| WHAT TO PRODUCE |
From the line containing "gecikmelerin erken uyarı işaretlerini" down to the line containing "ETC'yi gerçek zamanlı" in the records below, reproduce every line exactly, ends included, and omit all others.

| DATA FOR THIS EXERCISE |
━━━━━━━━━━━━━━━━━━━━

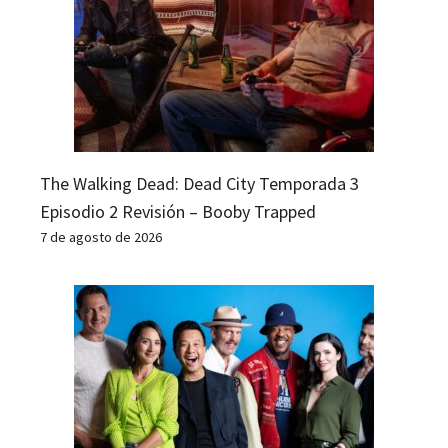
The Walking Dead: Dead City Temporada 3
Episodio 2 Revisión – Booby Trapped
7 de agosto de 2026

━━━━━━━━━━━━━━━━━━━━

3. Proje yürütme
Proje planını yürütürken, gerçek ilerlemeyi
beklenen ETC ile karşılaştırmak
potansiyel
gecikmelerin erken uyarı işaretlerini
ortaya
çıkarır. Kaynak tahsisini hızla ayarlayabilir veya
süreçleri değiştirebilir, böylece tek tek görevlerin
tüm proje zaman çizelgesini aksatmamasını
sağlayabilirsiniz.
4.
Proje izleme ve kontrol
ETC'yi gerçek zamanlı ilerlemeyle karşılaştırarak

━━━━━━━━━━━━━━━━━━━━

| SOLVED PROBLEM |
gecikmelerin erken uyarı işaretlerini
ortaya
çıkarır. Kaynak tahsisini hızla ayarlayabilir veya
süreçleri değiştirebilir, böylece tek tek görevlerin
tüm proje zaman çizelgesini aksatmamasını
sağlayabilirsiniz.
4.
Proje izleme ve kontrol
ETC'yi gerçek zamanlı ilerlemeyle karşılaştırarak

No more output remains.